6. If you do not add mascara, this will look creepy.  Fire that stuff up!  You can also add false lashes, but I think the cat eye look stands alone well.  I use Givenchy Phenomen'Eyes Waterproof Mascara but I also like MAKEUP FOREVER Smoky Lash.  I think the key to success with this look is making sure your lashes are as separated as possible, and getting a very light coat on your lower lashes.  Voila!
So there we have your more traditional cat eye look.  It takes some practice to get comfortable with liquid liner, but it's not an unattainable goal.  I actually like to draw a little bit on the back of my hand when I get a new liner, in order to get used to the way it applies.  I would also like to remind you of what I consider the most important rule of makeup: no one is looking that closely at your makeup.  That doesn't mean no one cares, but it does mean that they're not appraising your makeup for symmetry and perfection.  Don't worry too much about little bumps and unevenness!

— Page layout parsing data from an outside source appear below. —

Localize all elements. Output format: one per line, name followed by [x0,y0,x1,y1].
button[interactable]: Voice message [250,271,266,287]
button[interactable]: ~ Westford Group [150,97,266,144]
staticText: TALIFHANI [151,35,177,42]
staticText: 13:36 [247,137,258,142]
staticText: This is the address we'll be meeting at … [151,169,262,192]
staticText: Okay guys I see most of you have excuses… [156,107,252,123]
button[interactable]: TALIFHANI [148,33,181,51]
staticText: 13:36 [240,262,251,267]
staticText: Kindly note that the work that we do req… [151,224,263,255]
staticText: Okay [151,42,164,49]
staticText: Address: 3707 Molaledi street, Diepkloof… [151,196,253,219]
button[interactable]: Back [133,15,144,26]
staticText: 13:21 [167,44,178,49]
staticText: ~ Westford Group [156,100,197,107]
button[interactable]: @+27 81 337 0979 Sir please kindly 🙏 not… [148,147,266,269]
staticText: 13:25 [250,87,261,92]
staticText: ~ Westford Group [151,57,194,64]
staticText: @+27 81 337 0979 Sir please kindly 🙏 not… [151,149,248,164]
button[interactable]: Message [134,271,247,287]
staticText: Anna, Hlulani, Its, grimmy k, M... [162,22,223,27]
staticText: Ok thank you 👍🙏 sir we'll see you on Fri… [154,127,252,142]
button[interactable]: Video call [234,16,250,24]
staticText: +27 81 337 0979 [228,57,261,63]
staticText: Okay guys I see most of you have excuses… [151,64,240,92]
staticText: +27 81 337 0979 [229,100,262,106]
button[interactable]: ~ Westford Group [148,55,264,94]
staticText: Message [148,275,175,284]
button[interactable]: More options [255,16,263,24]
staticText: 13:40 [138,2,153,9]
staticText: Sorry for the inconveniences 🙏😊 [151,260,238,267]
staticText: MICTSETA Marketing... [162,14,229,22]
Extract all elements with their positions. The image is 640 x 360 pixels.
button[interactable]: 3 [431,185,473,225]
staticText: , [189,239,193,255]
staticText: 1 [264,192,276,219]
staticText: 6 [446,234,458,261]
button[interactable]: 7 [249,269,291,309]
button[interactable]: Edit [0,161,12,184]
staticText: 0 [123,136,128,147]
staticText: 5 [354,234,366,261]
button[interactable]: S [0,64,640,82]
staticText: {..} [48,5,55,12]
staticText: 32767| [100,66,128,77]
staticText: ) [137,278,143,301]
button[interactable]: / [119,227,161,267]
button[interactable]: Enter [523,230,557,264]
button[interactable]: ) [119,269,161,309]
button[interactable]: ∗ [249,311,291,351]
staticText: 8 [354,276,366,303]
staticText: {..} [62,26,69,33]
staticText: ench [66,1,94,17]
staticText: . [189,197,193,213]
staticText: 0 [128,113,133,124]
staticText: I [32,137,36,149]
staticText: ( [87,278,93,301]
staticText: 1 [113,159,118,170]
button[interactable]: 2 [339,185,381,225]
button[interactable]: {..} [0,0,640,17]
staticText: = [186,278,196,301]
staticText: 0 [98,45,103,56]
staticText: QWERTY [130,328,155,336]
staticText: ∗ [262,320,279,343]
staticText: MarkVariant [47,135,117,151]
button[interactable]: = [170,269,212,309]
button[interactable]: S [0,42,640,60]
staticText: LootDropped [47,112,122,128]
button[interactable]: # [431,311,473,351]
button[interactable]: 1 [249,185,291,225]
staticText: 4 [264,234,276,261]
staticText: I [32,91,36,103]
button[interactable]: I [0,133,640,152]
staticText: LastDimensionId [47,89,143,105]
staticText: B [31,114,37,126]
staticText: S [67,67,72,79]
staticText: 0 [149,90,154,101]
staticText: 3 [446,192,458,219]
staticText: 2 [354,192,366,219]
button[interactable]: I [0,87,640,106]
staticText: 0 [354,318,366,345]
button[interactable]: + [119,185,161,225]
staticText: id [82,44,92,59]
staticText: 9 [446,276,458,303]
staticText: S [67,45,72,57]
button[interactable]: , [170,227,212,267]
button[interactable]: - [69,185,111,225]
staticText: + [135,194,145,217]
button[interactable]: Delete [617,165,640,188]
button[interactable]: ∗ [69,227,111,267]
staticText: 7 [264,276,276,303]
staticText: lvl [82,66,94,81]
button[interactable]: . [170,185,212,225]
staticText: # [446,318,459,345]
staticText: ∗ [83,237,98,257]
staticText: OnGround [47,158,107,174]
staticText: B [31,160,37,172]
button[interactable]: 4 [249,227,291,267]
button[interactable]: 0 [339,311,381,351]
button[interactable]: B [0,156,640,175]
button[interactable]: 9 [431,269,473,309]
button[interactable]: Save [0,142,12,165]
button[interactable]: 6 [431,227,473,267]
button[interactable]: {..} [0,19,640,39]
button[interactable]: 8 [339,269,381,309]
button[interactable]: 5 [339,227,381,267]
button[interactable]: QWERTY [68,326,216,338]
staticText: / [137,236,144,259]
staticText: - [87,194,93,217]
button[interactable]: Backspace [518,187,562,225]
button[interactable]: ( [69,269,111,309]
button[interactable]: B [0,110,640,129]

Let's get started with the second method!  This one is all done with eyeshadow, though I think you could also use the technique with liquid liner or with a cream shadow.  I haven't tried it with either of those, but I see no reason it wouldn't work!

1.  Go to your desk and get your scotch tape out.

1a. Yes really.

1b.  Take a piece of tape and apply it to your face, following the curve of your lower lash line up and out just like we talked about with the initial wing in the liquid liner demo.  This will be your guide for a nice even line.
2. Take a makeup brush you are comfortable with and pick up a small amount of the eye shadow you're going to use.  I used the SEPHORA COLLECTION Double-Ended Smokey Eye Brush, without which I literally could not live, but you can use any brush you like.  This time, you're going to be applying shadow from the top lid out.  You are going to create the wing here, so feel free to go over the tape to get a nice narrow point.  It looks a little sloppy in the photo, but you'll be able to see better when the tape is removed.
I removed the tape at this point, but if you're worried about shadow fall-out, you can certainly leave it on.  As you can see, there's a nice sharp wing!
3. You're now going to continue the line across the top lid.  Keep using your brush to get the powder carried across the lid and over to your tear duct.  As always, a little bit goes a long way - you can always add more powder over the top, so start light!
5. I used a thicker line here to capitalize on the smokiness of the powder, but you can still keep it nice and thin if you prefer.  You can finish up with the same waterline liner application and mascara, and you'll be good to go!
I took a quick shot of all the products I used in this tutorial, and it's really amazing how few are needed - this is all you need for BOTH looks!
The pot on my palm is the shadow I used, and it's from the now defunct She Space, but any powder would work; I've also used pressed powder with the same technique.

Go forth, my glorious bewinged beauties, and fear the cat eye no more!